樹脂成形は、樹脂を使用して製品や部品を製造するプロセスです。これには様々な技術があり、用途に応じて適切な方法が選ばれます。

樹脂成形の方法には、射出成形、押出成形、ブロー成形、圧縮成形などがあり、それぞれに特有の特徴と利点があります。

熱可塑性樹脂と熱硬化性樹脂の違い

熱可塑性樹脂と熱硬化性樹脂は、加熱と冷却による物理的性質の変化が異なります。

熱可塑性樹脂は加熱すると軟化し、冷却すると固まる性質を持っており、繰り返し加熱と冷却が可能です。

一方、熱硬化性樹脂は一度加熱により硬化すると、その形状を保持し再び軟化することはありません。これは、加熱時に化学反応によりネットワーク状の構造が形成されるためです。

樹脂成形の主要な種類と用途

射出成形(インジェクション)

射出成形(インジェクション)は、最も一般的な樹脂の成形方法で、主に熱可塑性樹脂の成形に使われます。

溶かした樹脂を金型に射出し、冷却することで、金型の形状に沿った樹脂製品を作ります。

肉厚の薄いものや複雑な形状など、様々な樹脂製品を高速に成形できるため、多くの樹脂製品で使われる成形方法です。

  1. 樹脂の投入
    原料である樹脂を投入口(ホッパー)に投入します。
    射出成形工程_樹脂の投入
  2. 樹脂の融解
    成形機内のヒーターで樹脂を加熱して溶かします。
  3. 樹脂の移送と計量
    スクリューを回転させ、溶けた樹脂を前方に送ります。
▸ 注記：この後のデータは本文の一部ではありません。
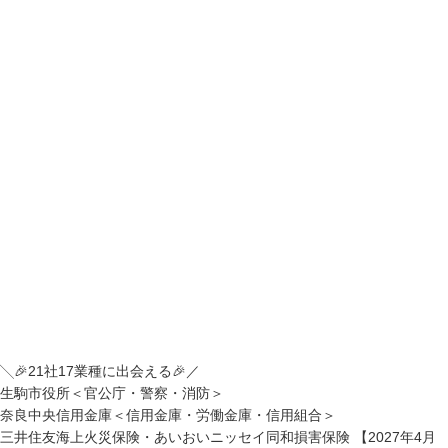
╲🎉21社17業種に出会える🎉／
生駒市役所＜官公庁・警察・消防＞
奈良中央信用金庫＜信用金庫・労働金庫・信用組合＞
三井住友海上火災保険・あいおいニッセイ同和損害保険 【2027年4月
この時、スクリューは回転と共に後方へ下がり、事前に設定したスクリュー位置で停止(計量)します。
    射出成形工程_樹脂の移送と計量
  4. 樹脂の射出
    スクリューを前方に押し込み、金型内に樹脂を射出します。
    射出成形工程_樹脂の射出
  5. 樹脂の冷却
    金型を冷却することで、充填された樹脂を固化させます。
  6. 離型
    金型を開き、成形品を取り出します。金型の分割面(PL部)や射出口から溢れた余分な樹脂を除去して完成です。
    射出成形工程_離型

圧縮成形(コンプレッション)

圧縮成形(コンプレッション)は、熱硬化性樹脂の「加熱により固化する性質」を利用した成形方法です。

まず樹脂を金型に配置します。その後、金型を閉じて樹脂を加熱しながら圧力をかけることで、樹脂は金型の形にしっかりと固まります。

圧縮成形は特にゴム製品の製造で使用されます。また、樹脂を圧縮することにより製品は高い機械的強度を持つため、自動車部品やプラスチック製の食器など、耐久性が求められる製品の製造にも利用されます。

  1. 樹脂の計量
    原料である樹脂を製品重量より少し多めに計量する。
  2. 樹脂の設置
    金型の下部(凹部)に樹脂を設置します。
    圧縮成形工程_樹脂の設置
  3. 樹脂の加熱と加圧
    金型金型を閉じ、加熱と圧力をかけて樹脂を金型の形に圧縮します。熱と圧力により樹脂の温度が上昇し、硬化温度に達すると固まります。
    圧縮成形工程_樹脂の圧縮
  4. 樹脂の冷却
    樹脂および金型を冷却し、樹脂製品を取り出しやすくします。
  5. 離型・後処理
    金型を開き、成形品を取り出します。金型の分割面(PL部)から溢れた余分な樹脂を除去して完成です。
    圧縮成形工程_離型

押出成形

押出成形は、溶かした樹脂を押出口からトコロテンのように連続的に押し出す成形方法で、主に熱可塑性樹脂の成形に使われます。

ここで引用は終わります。